**What the task requires**
Take the lines below from the one with "os concursos com inscrições abertas" through the one with "遇到问题及时联系客服哦。" and retype them exactly. Include nothing else, and no pictures.

── Data shown

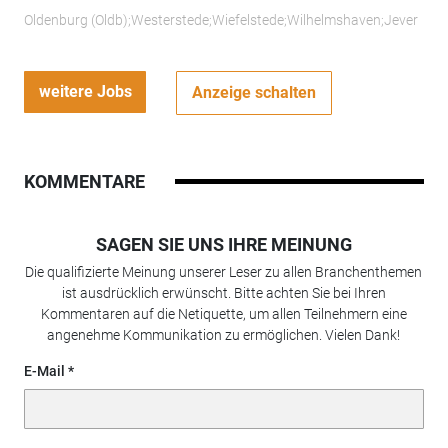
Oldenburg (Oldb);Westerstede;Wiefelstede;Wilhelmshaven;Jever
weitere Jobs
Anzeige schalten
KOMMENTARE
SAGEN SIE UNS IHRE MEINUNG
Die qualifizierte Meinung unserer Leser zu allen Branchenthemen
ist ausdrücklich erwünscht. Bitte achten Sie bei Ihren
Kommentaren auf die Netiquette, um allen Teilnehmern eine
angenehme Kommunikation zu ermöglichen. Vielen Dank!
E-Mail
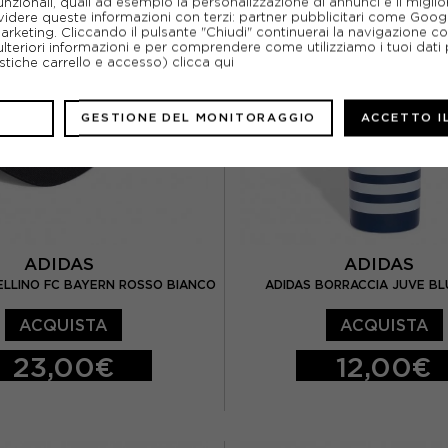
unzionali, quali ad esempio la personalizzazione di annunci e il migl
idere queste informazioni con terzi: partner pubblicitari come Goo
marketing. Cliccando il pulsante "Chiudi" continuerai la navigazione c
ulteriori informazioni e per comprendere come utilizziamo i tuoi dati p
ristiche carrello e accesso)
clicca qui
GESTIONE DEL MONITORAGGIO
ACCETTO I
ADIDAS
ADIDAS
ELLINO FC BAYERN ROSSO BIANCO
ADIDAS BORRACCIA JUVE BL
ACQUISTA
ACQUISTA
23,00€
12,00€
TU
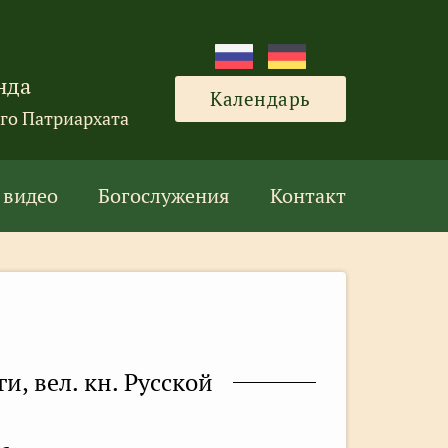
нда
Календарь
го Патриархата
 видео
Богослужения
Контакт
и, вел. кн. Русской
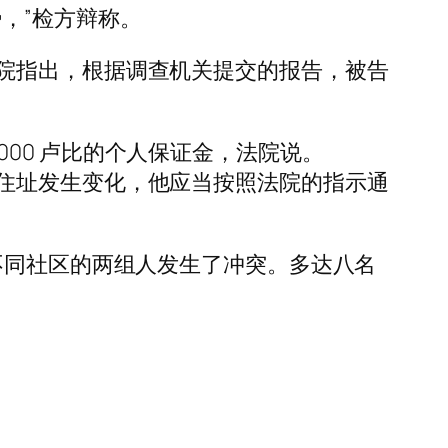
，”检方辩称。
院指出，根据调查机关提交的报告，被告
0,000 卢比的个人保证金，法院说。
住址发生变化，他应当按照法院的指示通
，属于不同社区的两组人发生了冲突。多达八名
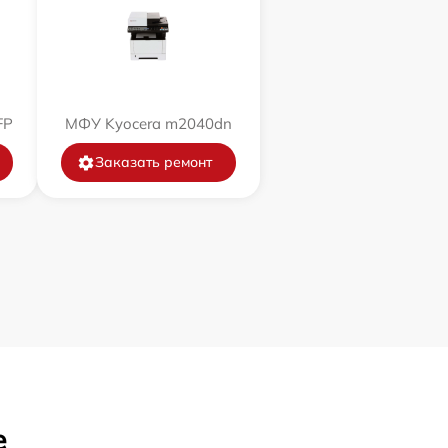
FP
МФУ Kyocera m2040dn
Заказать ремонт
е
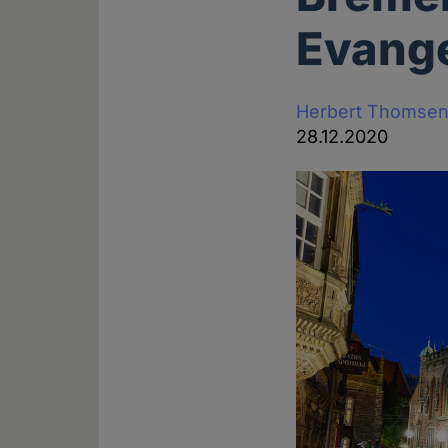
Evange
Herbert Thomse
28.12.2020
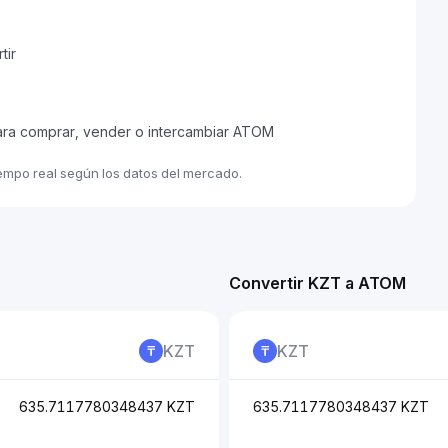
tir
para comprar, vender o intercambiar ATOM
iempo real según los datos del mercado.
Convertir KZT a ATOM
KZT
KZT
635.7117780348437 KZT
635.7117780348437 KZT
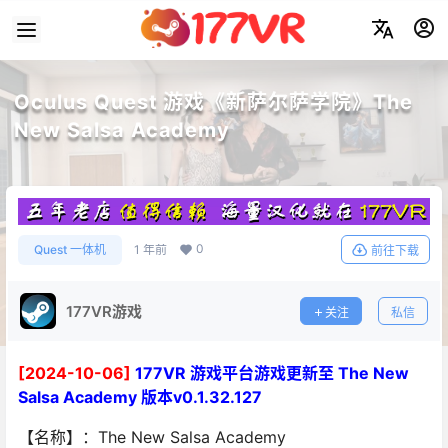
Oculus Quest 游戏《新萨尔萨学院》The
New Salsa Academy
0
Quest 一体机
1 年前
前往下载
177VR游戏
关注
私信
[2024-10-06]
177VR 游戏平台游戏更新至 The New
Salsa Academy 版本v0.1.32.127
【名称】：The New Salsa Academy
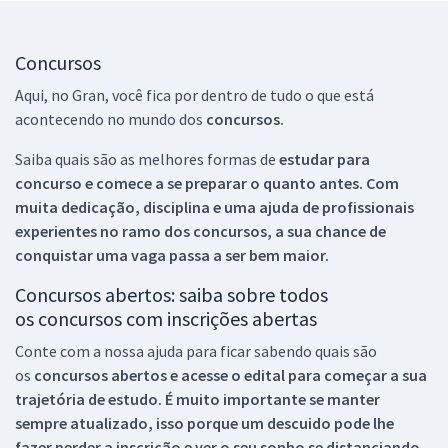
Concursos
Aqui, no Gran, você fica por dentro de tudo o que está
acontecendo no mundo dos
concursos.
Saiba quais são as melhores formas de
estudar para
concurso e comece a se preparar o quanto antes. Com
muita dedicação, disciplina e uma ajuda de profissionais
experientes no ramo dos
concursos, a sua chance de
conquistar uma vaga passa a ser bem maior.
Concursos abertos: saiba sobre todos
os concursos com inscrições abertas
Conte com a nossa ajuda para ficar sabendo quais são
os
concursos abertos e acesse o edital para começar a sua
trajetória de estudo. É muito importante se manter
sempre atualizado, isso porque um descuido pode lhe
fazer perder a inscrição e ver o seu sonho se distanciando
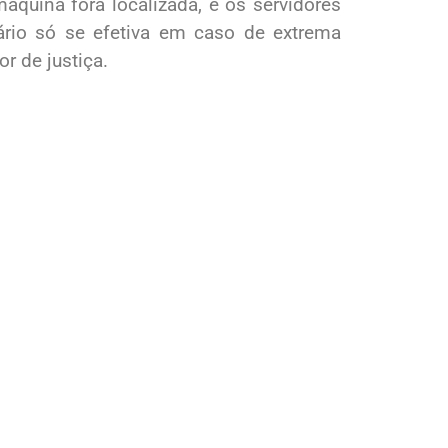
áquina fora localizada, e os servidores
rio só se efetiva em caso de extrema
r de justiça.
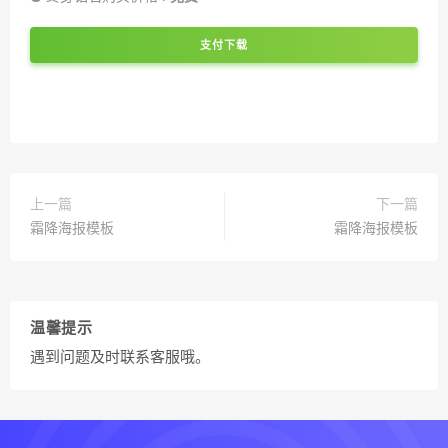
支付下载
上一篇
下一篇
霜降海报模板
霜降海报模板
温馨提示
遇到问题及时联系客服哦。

────
── Data shown

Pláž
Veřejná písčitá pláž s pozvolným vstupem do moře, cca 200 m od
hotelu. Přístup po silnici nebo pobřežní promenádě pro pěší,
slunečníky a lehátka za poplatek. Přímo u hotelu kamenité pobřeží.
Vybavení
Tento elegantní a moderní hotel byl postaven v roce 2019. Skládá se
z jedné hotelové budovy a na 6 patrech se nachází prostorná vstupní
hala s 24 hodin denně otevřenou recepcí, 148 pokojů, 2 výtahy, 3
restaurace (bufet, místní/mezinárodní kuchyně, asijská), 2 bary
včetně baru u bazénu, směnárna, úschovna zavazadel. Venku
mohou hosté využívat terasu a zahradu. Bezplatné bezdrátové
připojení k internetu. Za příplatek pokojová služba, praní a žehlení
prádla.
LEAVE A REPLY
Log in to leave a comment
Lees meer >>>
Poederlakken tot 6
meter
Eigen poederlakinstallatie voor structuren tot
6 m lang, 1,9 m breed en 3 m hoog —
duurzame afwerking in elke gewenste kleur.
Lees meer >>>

────

**Solution for this task**
os concursos com inscrições abertas
Conte com a nossa ajuda para ficar sabendo quais são
os
concursos abertos e acesse o edital para começar a sua
trajetória de estudo. É muito importante se manter
sempre atualizado, isso porque um descuido pode lhe
fazer perder a inscrição e ver o seu sonho se distanciando
áquina fora localizada, e os servidores
rio só se efetiva em caso de extrema
r de justiça.
支付下载
上一篇
下一篇
霜降海报模板
霜降海报模板
温馨提示
遇到问题及时联系客服哦。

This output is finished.